La victoire sur Capablanca avec les Noirs
Bien que Marshall ait un score négatif contre Capablanca (+2 =28 -20), il est l'un des rares joueurs à l'avoir vaincu avec les Noirs. La partie s'est déroulée à La Havane en 1913[5] :
1. e4 e5 2. Cf3 Cf6 3. Cxe5 d6 4. Cf3 Cxe4 5. d4 d5 6. Fd3 Fg4 7. O-O Cc6 8. c3 Fe7 9. Cbd2 Cxd2 10. Fxd2 O-O 11. h3 Fh5 12. Te1 Dd7 13. Fb5 Fd6 14. Ce5 Fxe5 15. Dxh5 Ff6 16. Ff4 Tae8 17. Te3 Txe3 18. fxe3 a6 19. Fa4 b5 20. Fc2 g6 21. Df3 Fg7 22. Fb3 Ce7 23. e4 dxe4 24. Dxe4 c6 25. Te1 Cd5 26. Fxd5 cxd5 27. De7 Dc8 28. Fd6 h6 29. Tf1 f6 30. Te1 Td8 31. Fc5 Rh7 32. Df7 Df5 33. Fe7 Dd7 34. Rf1 Tf8 35. De6 Dxe6 36. Txe6 Te8 37. Te2 Rg8 38. b3 Rf7 39. Fc5 Txe2 40. Rxe2 f5 41. Rd3 Re6 42. c4 bxc4+ 43. bxc4 g5 44. g4 f4 45. Fb4 Ff6 46. Ff8 dxc4+ 47. Rxc4 f3 48. d5+ Re5 49. Rd3 Rf4 50. Fd6+ Fe5 51. Fc5 Rg3 52. Re4 Ff4 53. d6 f2 0-1.

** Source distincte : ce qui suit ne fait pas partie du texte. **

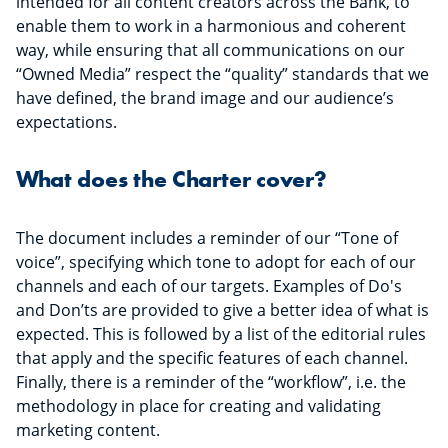
intended for all content creators across the Bank, to
enable them to work in a harmonious and coherent
way, while ensuring that all communications on our
“Owned Media” respect the “quality” standards that we
have defined, the brand image and our audience’s
expectations.
What does the Charter cover?
The document includes a reminder of our “Tone of
voice”, specifying which tone to adopt for each of our
channels and each of our targets. Examples of Do's
and Don’ts are provided to give a better idea of what is
expected. This is followed by a list of the editorial rules
that apply and the specific features of each channel.
Finally, there is a reminder of the “workflow”, i.e. the
methodology in place for creating and validating
marketing content.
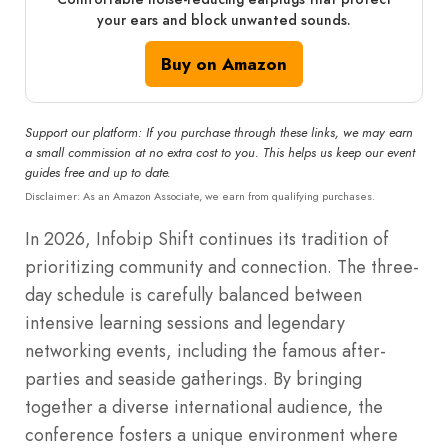
your ears and block unwanted sounds.
Buy on Amazon
Support our platform: If you purchase through these links, we may earn
a small commission at no extra cost to you. This helps us keep our event
guides free and up to date.
Disclaimer: As an Amazon Associate, we earn from qualifying purchases.
In 2026, Infobip Shift continues its tradition of
prioritizing community and connection. The three-
day schedule is carefully balanced between
intensive learning sessions and legendary
networking events, including the famous after-
parties and seaside gatherings. By bringing
together a diverse international audience, the
conference fosters a unique environment where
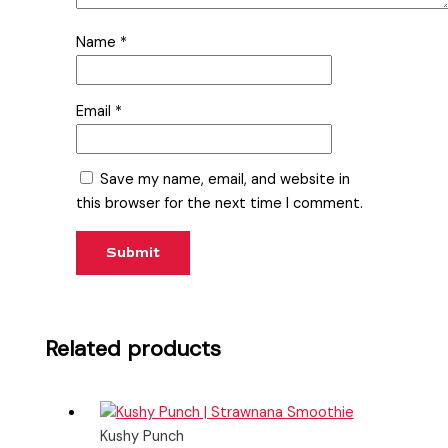
Name
*
Email
*
Save my name, email, and website in
this browser for the next time I comment.
Related products
Kushy Punch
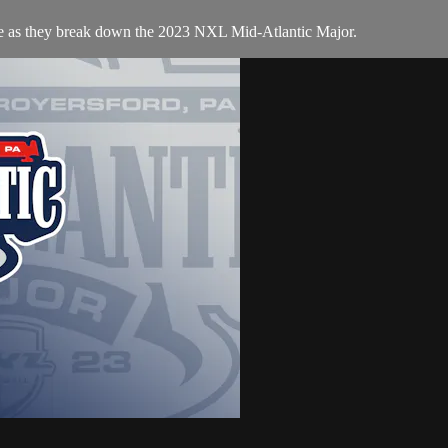
te as they break down the 2023 NXL Mid-Atlantic Major.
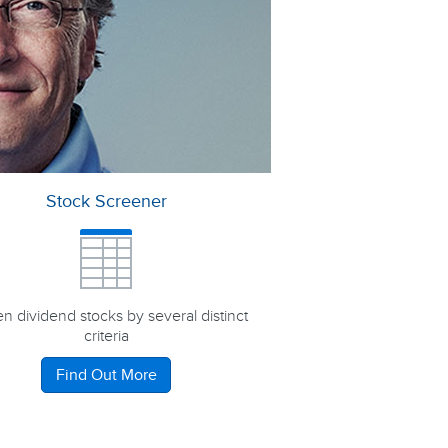
Stock Screener
n dividend stocks by several distinct
criteria
Find Out More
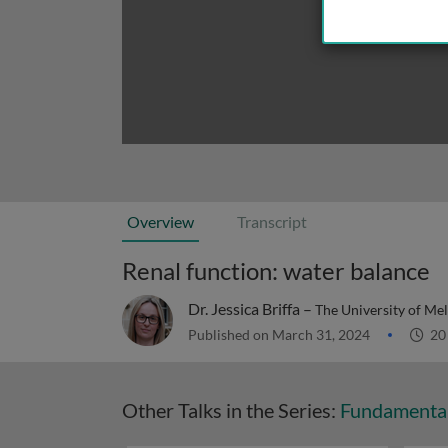
Overview
Transcript
Renal function: water balance
Dr. Jessica Briffa –
The University of Me
Published on March 31, 2024
20
Other Talks in the Series:
Fundamental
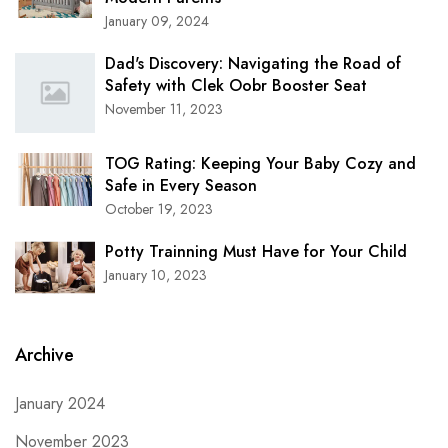
January 09, 2024
Dad's Discovery: Navigating the Road of
Safety with Clek Oobr Booster Seat
November 11, 2023
TOG Rating: Keeping Your Baby Cozy and
Safe in Every Season
October 19, 2023
Potty Trainning Must Have for Your Child
January 10, 2023
Archive
January 2024
November 2023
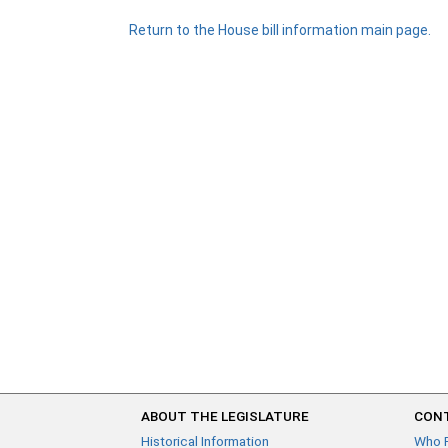
Return to the House bill information main page.
ABOUT THE LEGISLATURE
CONT
Historical Information
Who 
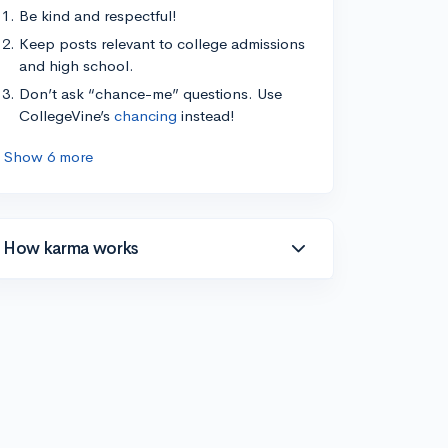
Be kind and respectful!
Keep posts relevant to college admissions
and high school.
Don’t ask “chance-me” questions. Use
CollegeVine’s
chancing
instead!
Show 6 more
How karma works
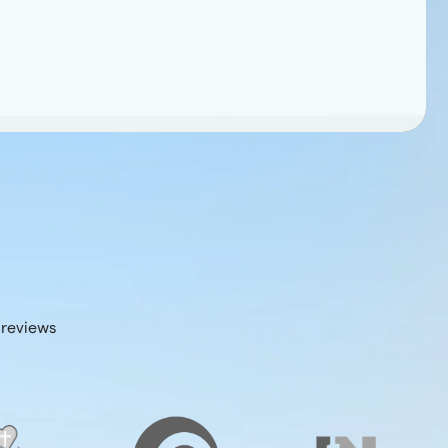
 reviews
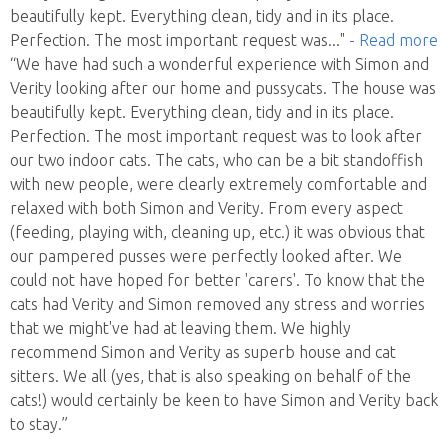
beautifully kept. Everything clean, tidy and in its place.
Perfection. The most important request was
..."
- Read more
“We have had such a wonderful experience with Simon and
Verity looking after our home and pussycats. The house was
beautifully kept. Everything clean, tidy and in its place.
Perfection. The most important request was to look after
our two indoor cats. The cats, who can be a bit standoffish
with new people, were clearly extremely comfortable and
relaxed with both Simon and Verity. From every aspect
(feeding, playing with, cleaning up, etc.) it was obvious that
our pampered pusses were perfectly looked after. We
could not have hoped for better 'carers'. To know that the
cats had Verity and Simon removed any stress and worries
that we might've had at leaving them. We highly
recommend Simon and Verity as superb house and cat
sitters. We all (yes, that is also speaking on behalf of the
cats!) would certainly be keen to have Simon and Verity back
to stay.”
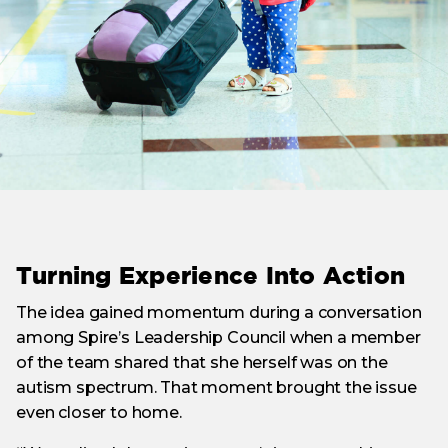
Turning Experience Into Action
The idea gained momentum during a conversation
among Spire’s Leadership Council when a member
of the team shared that she herself was on the
autism spectrum. That moment brought the issue
even closer to home.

Les défaites de Capablanca en finale sont rares.
Bibliographie
- Frank Marshall, My Fifty Years of Chess ISBN 1-84382-053-6.
- Andy Soltis, Frank Marshall, United States Chess Champion: A Biography With 220 Games, 1994, ISBN 0-89950-887-1.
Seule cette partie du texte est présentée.